Data for analysis.
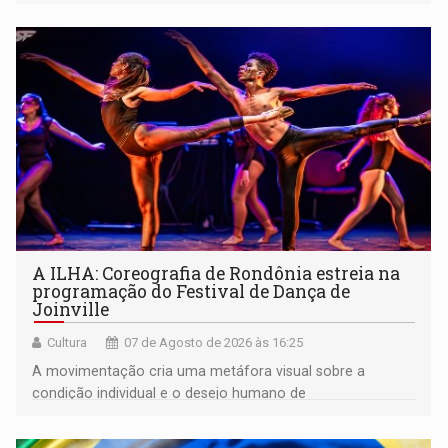
A ILHA: Coreografia de Rondônia estreia na
programação do Festival de Dança de
Joinville
Cultura
07 de Agosto de 2026 às 16:25
A movimentação cria uma metáfora visual sobre a
condição individual e o desejo humano de
pertencimento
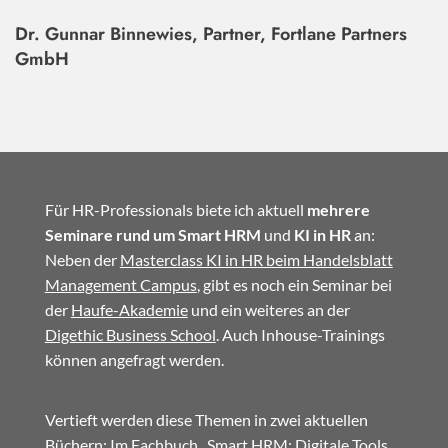
Dr. Gunnar Binnewies, Partner, Fortlane Partners
GmbH
Für HR-Professionals biete ich aktuell
mehrere
Seminare rund um Smart HRM
und
KI in HR
an:
Neben der
Masterclass KI in HR beim Handelsblatt
Management Campus
, gibt es noch ein Seminar bei
der
Haufe-Akademie
und ein weiteres an der
Digethic Business School
. Auch Inhouse-Trainings
können angefragt werden.
Vertieft werden diese Themen in zwei aktuellen
Büchern: Im
Fachbuch
„Smart HRM: Digitale Tools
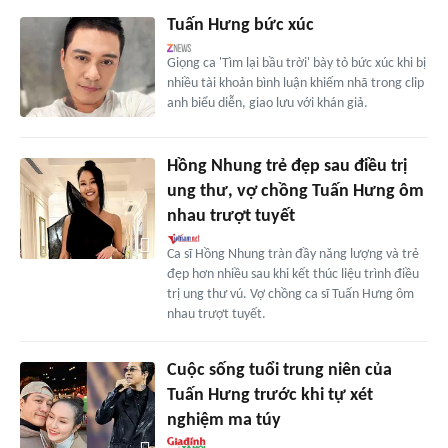
Tuấn Hưng bức xúc
Giọng ca 'Tìm lại bầu trời' bày tỏ bức xúc khi bị
nhiều tài khoản bình luận khiếm nhã trong clip
anh biểu diễn, giao lưu với khán giả.
Hồng Nhung trẻ đẹp sau điều trị
ung thư, vợ chồng Tuấn Hưng ôm
nhau trượt tuyết
Ca sĩ Hồng Nhung tràn đầy năng lượng và trẻ
đẹp hơn nhiều sau khi kết thúc liệu trình điều
trị ung thư vú. Vợ chồng ca sĩ Tuấn Hưng ôm
nhau trượt tuyết.
Cuộc sống tuổi trung niên của
Tuấn Hưng trước khi tự xét
nghiệm ma túy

Action item. Say how many lines in the records hold "Tuấn", with the number as the whole reply.

Solution to this exercise. 4